I wait it out. Two more days until the PET scam (scan/scam. Freudian slip).  Just to remind ourselves, a PET scan is a radioactive examination where  a strange potion is injected and you can’t go near children for a few days.  I am slightly freaked out by the fact that my wait is blamed on the intergalactic machine, which is broken, and I am convinced that I will be the patient testing the repair.  You know the feeling, when you drive your car away from the repair shop only to turn around and drive it back when the strange noise recurs.  My worst thought is that it will develop a radiation leak.  I had all these paranoid worries when I went to sleep last night only to wake up this morning to read,  in an online article in the New York Times ['Americans get Most Medical Radiation in the World']:

“… Too much radiation raises the risk of cancer. That risk is growing because people in everyday situations are getting imaging tests done far too often.  [...]

Questions to ask about radiation scans:

–Is it truly needed? How will it change my care?

–Have you or another doctor done this test on me before?

–Are there alternatives like ultrasound or MRI?

–How many scans will be done? Could one or two be enough?

–Will the dose be adjusted for my gender, age and size? Will lead shields be used to keep radiation away from places it can do harm?

–Do you have a financial stake in the machines that will be used?

–Can I have a copy of the image and information on the dose?

[Dr Fred] Mettler suggests bringing a blank CD or thumb drive with you.

”You should have all of your stuff digitally on something,” he said. ”I keep mine on my laptop.””

I love these questions because two weeks ago when I had my MRI I was bombarded with irrelevant questions like ‘Are you pregnant?’  Now I have questions of my own.  Yes, many doctors have done many tests.  How many are you allowed?  At 70 I’m sure I’ve had too many.  My favorite in the above list is: “Do you have a financial stake in the machine?”  I’ll ask the first technician I see and I bet they say, “my job depends on it.”

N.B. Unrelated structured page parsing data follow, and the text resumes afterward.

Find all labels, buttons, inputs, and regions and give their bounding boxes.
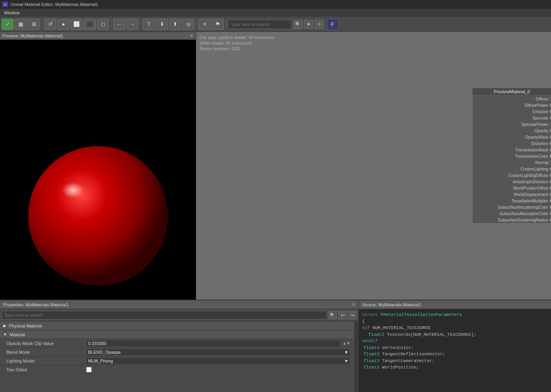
properties-panel: Properties: MyMaterials.Material1 ✕ 🔍 ↩ … — [0, 300, 359, 392]
dropdown-arrow: ▼ — [344, 350, 348, 355]
arrow-left-button[interactable]: ← — [113, 19, 125, 30]
pin-tessellationmultiplier: TessellationMultiplier — [472, 198, 551, 204]
pin-diffusepower: DiffusePower — [472, 102, 551, 108]
prop-opacity-mask-input[interactable] — [86, 340, 341, 347]
check-button[interactable]: ✓ — [2, 19, 14, 30]
prop-two-sided-checkbox[interactable] — [86, 367, 92, 372]
preview-close-button[interactable]: ✕ — [189, 33, 193, 39]
plane-button[interactable]: ◻ — [97, 19, 109, 30]
pin-anisotropicdirection: AnisotropicDirection — [472, 178, 551, 185]
sphere-preview — [22, 140, 174, 292]
pin-opacitymask: OpacityMask — [472, 134, 551, 140]
arrow-right-button[interactable]: → — [126, 19, 138, 30]
search-input[interactable] — [228, 20, 292, 29]
dropdown-arrow-2: ▼ — [344, 359, 348, 363]
pin-subsurfaceabsorptioncolor: SubsurfaceAbsorptionColor — [472, 210, 551, 217]
svg-point-1 — [56, 180, 100, 212]
pin-distortion: Distortion — [472, 140, 551, 147]
prop-opacity-mask-arrows[interactable]: ▲▼ — [342, 341, 350, 345]
svg-point-0 — [28, 146, 168, 286]
properties-option-2[interactable]: ↪ — [348, 311, 357, 319]
prop-opacity-mask-label: Opacity Mask Clip Value — [6, 341, 86, 346]
toolbar-sep-5 — [226, 20, 226, 29]
menu-bar: Window — [0, 9, 551, 17]
grid-button[interactable]: ▦ — [15, 19, 27, 30]
search-option-1[interactable]: ✦ — [304, 20, 313, 29]
source-line-9: float3 WorldPosition; — [362, 364, 548, 371]
preview-header: Preview: MyMaterials.Material1 ✕ — [0, 32, 196, 40]
sphere-button[interactable]: ● — [57, 19, 69, 30]
lines-button[interactable]: ≡ — [199, 19, 211, 30]
pin-customlighting: CustomLighting — [472, 166, 551, 172]
properties-search-button[interactable]: 🔍 — [328, 311, 337, 319]
prop-two-sided-label: Two Sided — [6, 367, 86, 372]
rotate-button[interactable]: ↺ — [44, 19, 56, 30]
pin-opacity: Opacity — [472, 127, 551, 134]
prop-two-sided: Two Sided — [0, 365, 354, 374]
prop-blend-mode-dropdown[interactable]: BLEND_Opaque ▼ — [86, 349, 350, 356]
cube-button[interactable]: ⬜ — [71, 19, 83, 30]
toolbar-sep-2 — [111, 20, 111, 29]
preview-title: Preview: MyMaterials.Material1 — [2, 33, 63, 38]
section-material[interactable]: ▼ Material — [0, 330, 354, 339]
pin-specularpower: SpecularPower — [472, 121, 551, 127]
source-line-8: float3 TangentCameraVector; — [362, 358, 548, 365]
source-line-2: { — [362, 318, 548, 325]
prop-lighting-model-dropdown[interactable]: MLM_Phong ▼ — [86, 357, 350, 365]
properties-header: Properties: MyMaterials.Material1 ✕ — [0, 300, 358, 309]
toolbar-sep-1 — [42, 20, 42, 29]
pin-diffuse: Diffuse — [472, 96, 551, 102]
prop-blend-mode-label: Blend Mode — [6, 350, 86, 355]
properties-scrollbar[interactable] — [354, 321, 358, 392]
grid2-button[interactable]: ⊞ — [28, 19, 40, 30]
section-label-material: Material — [10, 332, 25, 337]
source-line-7: float3 TangentReflectionVector; — [362, 351, 548, 358]
search-option-2[interactable]: ✧ — [315, 20, 324, 29]
upload-button[interactable]: ⬆ — [169, 19, 181, 30]
prop-lighting-model: Lighting Model MLM_Phong ▼ — [0, 357, 354, 365]
pin-transmissionmask: TransmissionMask — [472, 147, 551, 153]
t-button[interactable]: T — [143, 19, 155, 30]
properties-option-1[interactable]: ↩ — [338, 311, 347, 319]
source-panel: Source: MyMaterials.Material1 struct FMa… — [359, 300, 551, 392]
pin-subsurfacescatteringradius: SubsurfaceScatteringRadius — [472, 217, 551, 223]
cylinder-button[interactable]: ⬛ — [84, 19, 96, 30]
pin-specular: Specular — [472, 115, 551, 121]
pin-worlddisplacement: WorldDisplacement — [472, 191, 551, 198]
source-line-6: float4 VertexColor; — [362, 345, 548, 351]
properties-search-input[interactable] — [2, 311, 327, 319]
prop-lighting-model-label: Lighting Model — [6, 359, 86, 363]
download-button[interactable]: ⬇ — [156, 19, 168, 30]
pin-subsurfaceinscatteringcolor: SubsurfaceInscatteringColor — [472, 204, 551, 210]
source-content[interactable]: struct FMaterialTessellationParameters {… — [359, 309, 551, 392]
search-button[interactable]: 🔍 — [293, 20, 303, 29]
pin-customlightingdiffuse: CustomLightingDiffuse — [472, 172, 551, 178]
properties-close-button[interactable]: ✕ — [352, 302, 355, 307]
source-title: Source: MyMaterials.Material1 — [362, 302, 421, 307]
title-text: Unreal Material Editor: MyMaterials.Mate… — [10, 2, 98, 7]
section-arrow-material: ▼ — [3, 332, 7, 337]
source-line-3: #if NUM_MATERIAL_TEXCOORDS — [362, 325, 548, 331]
pin-worldpositionoffset: WorldPositionOffset — [472, 185, 551, 191]
camera-button[interactable]: ◎ — [182, 19, 194, 30]
toolbar-sep-4 — [196, 20, 197, 29]
source-line-4: float2 TexCoords[NUM_MATERIAL_TEXCOORDS]… — [362, 331, 548, 338]
section-label-physical: Physical Material — [9, 323, 42, 328]
shader-info: One pass LightEnv shader: 40 instruction… — [199, 35, 274, 52]
source-line-5: #endif — [362, 338, 548, 345]
properties-search-bar: 🔍 ↩ ↪ — [0, 309, 358, 321]
app-icon: U — [2, 2, 8, 7]
pin-normal: Normal — [472, 159, 551, 166]
material-node: PreviewMaterial_0 Diffuse DiffusePower E… — [472, 88, 551, 223]
flag-button[interactable]: ⚑ — [212, 19, 224, 30]
menu-window[interactable]: Window — [2, 10, 22, 16]
toolbar: ✓ ▦ ⊞ ↺ ● ⬜ ⬛ ◻ ← → T ⬇ ⬆ ◎ ≡ ⚑ 🔍 ✦ ✧ F — [0, 17, 551, 32]
source-line-1: struct FMaterialTessellationParameters — [362, 312, 548, 318]
source-header: Source: MyMaterials.Material1 — [359, 300, 551, 309]
section-physical-material[interactable]: ▶ Physical Material — [0, 321, 354, 330]
material-node-header: PreviewMaterial_0 — [472, 88, 551, 96]
properties-content: ▶ Physical Material ▼ Material Opacity M… — [0, 321, 354, 392]
f-button[interactable]: F — [327, 19, 338, 30]
toolbar-sep-3 — [140, 20, 141, 29]
properties-title: Properties: MyMaterials.Material1 — [3, 302, 69, 307]
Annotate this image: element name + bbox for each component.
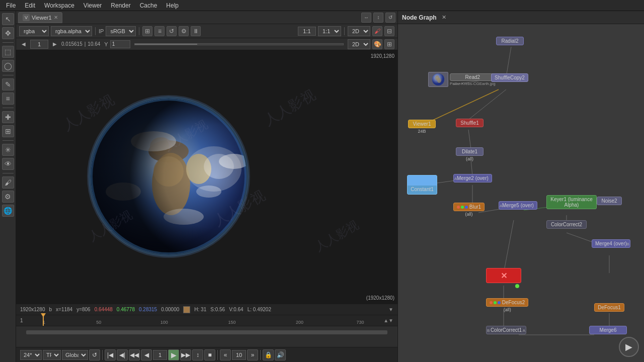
toolbar-eye[interactable]: 👁: [2, 158, 14, 170]
zoom-select[interactable]: 1:1 1:2 2:1: [318, 26, 341, 36]
scroll-down[interactable]: ▼: [388, 318, 393, 323]
channel-select[interactable]: rgba red green blue alpha: [19, 26, 49, 36]
frame-prev-btn[interactable]: ◀: [19, 40, 28, 49]
node-colorcorrect2[interactable]: ColorCorrect2: [546, 220, 587, 229]
go-fwd-10-btn[interactable]: »: [247, 349, 258, 360]
viewer-fit-btn[interactable]: ⊞: [142, 26, 152, 36]
viewer-pause-btn[interactable]: ⏸: [191, 26, 201, 36]
global-select[interactable]: Global: [62, 350, 88, 360]
toolbar-crop[interactable]: ⬚: [2, 46, 14, 58]
toolbar-stack[interactable]: ≡: [2, 93, 14, 105]
alpha-select[interactable]: rgba.alpha rgba.red: [51, 26, 92, 36]
toolbar-globe[interactable]: 🌐: [2, 205, 14, 217]
ng-play-button[interactable]: ▶: [619, 337, 639, 357]
viewer-refresh-btn[interactable]: ↺: [167, 26, 177, 36]
node-dilate1[interactable]: Dilate1 (all): [456, 147, 484, 161]
toolbar-pen[interactable]: ✎: [2, 78, 14, 90]
node-constant1-label: Constant1: [411, 187, 434, 192]
node-keyer1[interactable]: Keyer1 (luminance Alpha): [546, 195, 597, 209]
status-expand[interactable]: ▼: [388, 307, 393, 312]
node-defocus2[interactable]: DeFocus2 (all): [486, 298, 528, 312]
view-select[interactable]: 2D 3D: [348, 26, 370, 36]
viewer-rotate[interactable]: ↺: [385, 13, 395, 23]
tf-select[interactable]: TF: [43, 350, 61, 360]
node-viewer1[interactable]: Viewer1 24B: [408, 120, 436, 134]
loop-btn[interactable]: 🔒: [263, 349, 274, 360]
y-input[interactable]: [110, 40, 130, 48]
frame-next-btn[interactable]: ▶: [50, 40, 59, 49]
menu-file[interactable]: File: [2, 1, 20, 10]
r-value: 0.64448: [95, 307, 113, 312]
menu-cache[interactable]: Cache: [136, 1, 162, 10]
scroll-up[interactable]: ▲: [383, 318, 388, 323]
node-blur1[interactable]: Blur1 (all): [453, 203, 485, 217]
node-viewer1-sub: 24B: [408, 129, 436, 134]
main-layout: ↖ ✥ ⬚ ◯ ✎ ≡ ✚ ⊞ ✳ 👁 🖌 ⚙ 🌐 V Viewer1 ✕ ↔ …: [0, 11, 644, 362]
timeline-tracks[interactable]: [16, 326, 397, 347]
toolbar-brush[interactable]: 🖌: [2, 176, 14, 189]
node-radial2[interactable]: Radial2: [496, 37, 524, 45]
node-merge6[interactable]: Merge6: [589, 326, 627, 334]
node-merge3[interactable]: ✕: [486, 268, 521, 283]
viewer-side-btn[interactable]: ⊞: [384, 39, 394, 49]
node-read2[interactable]: Read2 Patbz-Krebs-CGEarth.jpg: [428, 72, 496, 87]
menu-render[interactable]: Render: [107, 1, 134, 10]
viewer-tab-actions: ↔ ↕ ↺: [361, 13, 395, 23]
bounce-btn[interactable]: ↕: [192, 349, 203, 360]
menu-edit[interactable]: Edit: [21, 1, 39, 10]
go-back-10-btn[interactable]: «: [220, 349, 231, 360]
toolbar-circle[interactable]: ◯: [2, 60, 14, 72]
node-noise2[interactable]: Noise2: [597, 197, 622, 205]
viewer-list-btn[interactable]: ≡: [154, 26, 165, 36]
play-all-btn[interactable]: ▶▶: [180, 349, 191, 360]
toolbar-star[interactable]: ✳: [2, 144, 14, 156]
nodegraph-canvas[interactable]: Radial2 Read2: [398, 24, 644, 362]
fps-select[interactable]: 24* 25 30: [20, 350, 42, 360]
view-mode-select[interactable]: 2D 3D: [348, 39, 370, 49]
mute-btn[interactable]: 🔊: [275, 349, 286, 360]
node-merge5[interactable]: Merge5 (over) A: [499, 201, 537, 210]
node-constant1[interactable]: Constant1: [407, 175, 437, 195]
node-shufflecopy2[interactable]: ShuffleCopy2: [491, 73, 528, 82]
frame-slider[interactable]: [134, 43, 344, 45]
stop-btn[interactable]: ■: [204, 349, 215, 360]
node-merge4[interactable]: Merge4 (over) B: [592, 239, 630, 248]
viewer-tab-close[interactable]: ✕: [54, 15, 58, 20]
node-colorcorrect1[interactable]: ColorCorrect1 A B: [486, 326, 526, 334]
menu-viewer[interactable]: Viewer: [79, 1, 106, 10]
node-shuffle1[interactable]: Shuffle1: [456, 119, 484, 127]
colorspace-select[interactable]: sRGB linear: [106, 26, 136, 36]
menu-workspace[interactable]: Workspace: [40, 1, 78, 10]
menu-help[interactable]: Help: [162, 1, 183, 10]
node-merge5-label: Merge5 (over): [502, 203, 534, 208]
go-start-btn[interactable]: ◀|: [117, 349, 128, 360]
viewer-color-btn[interactable]: 🎨: [372, 39, 382, 49]
viewer-extra-btn[interactable]: ⊟: [384, 26, 394, 36]
toolbar-arrow[interactable]: ↖: [2, 13, 14, 25]
sync-btn[interactable]: ↺: [89, 349, 100, 360]
viewer-tab-label: Viewer1: [32, 15, 52, 21]
toolbar-grid[interactable]: ⊞: [2, 125, 14, 137]
frame-input[interactable]: [30, 40, 48, 49]
nodegraph-close[interactable]: ✕: [442, 14, 446, 21]
step-input[interactable]: [232, 350, 246, 360]
viewer-flip-v[interactable]: ↕: [373, 13, 383, 23]
go-first-btn[interactable]: |◀: [105, 349, 116, 360]
viewer-flip-h[interactable]: ↔: [361, 13, 371, 23]
toolbar-move[interactable]: ✥: [2, 27, 14, 39]
viewer-paint-btn[interactable]: 🖌: [372, 26, 382, 36]
toolbar-add[interactable]: ✚: [2, 111, 14, 123]
toolbar-wrench[interactable]: ⚙: [2, 191, 14, 203]
node-merge2[interactable]: Merge2 (over) A: [453, 174, 492, 183]
step-back-btn[interactable]: ◀◀: [129, 349, 140, 360]
viewer-canvas[interactable]: 1920,1280: [16, 50, 397, 304]
timeline-ruler[interactable]: 1 1 50 100 150 200 730 ▲ ▼: [16, 315, 397, 326]
svg-line-25: [468, 89, 506, 120]
prev-frame-btn[interactable]: ◀: [141, 349, 152, 360]
viewer-settings-btn[interactable]: ⚙: [179, 26, 189, 36]
node-defocus1[interactable]: DeFocus1: [594, 303, 624, 312]
current-frame-input[interactable]: [153, 350, 167, 360]
node-defocus1-label: DeFocus1: [598, 305, 621, 310]
play-btn[interactable]: ▶: [168, 349, 179, 360]
viewer-tab-1[interactable]: V Viewer1 ✕: [18, 12, 62, 23]
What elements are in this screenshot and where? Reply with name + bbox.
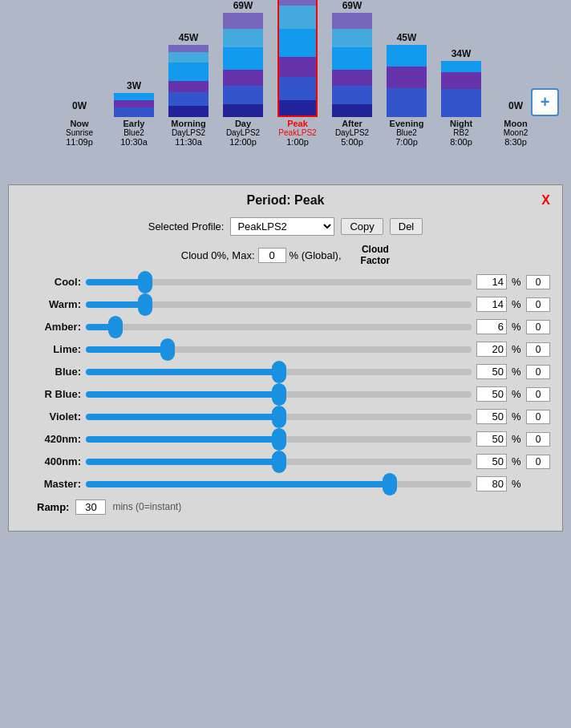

I would love to bring a CD with me and get a recording of my examination.  It could record the technicians discussing their social lives or me lying in a tube with Frank Sinatra as background music.  But as to regulating the dose of radiation, I think I’m the last person who should have a say in it.  I barely know how many gallons of petrol I need to fill my car or how many kilos of anything feed four people.

When I finally got to the scan I needed to lie for an hour on an examination bed and wait for the radioactive stuff to go through my body.  I wasn’t allowed to read because engaging my eyes meant I failed the exam.

My ears were attacked by an hour of Frank Sinatra which was particularly irritating because I was trying to visualize myself laying on a sandy beach and drifting off to sleep.

My ‘funny bone’ has developed a cancer of its own.   My sense of humor gets darker and darker.  My friend asked if I could go to a concert in about a month and the response, “If it doesn’t interfere with my funeral” keeps popping into my mind.

Tomorrow the wait will be over.  My voice has come back and my hair is looking a bit better, I have more energy and my friends say that I’m looking well.  I walked out of my flat today and a very serious looking  Indian sikh stopped me and said, “you have a lucky face.  This will be a good month for you.” Moments like this make me love London – and who knows he may be right.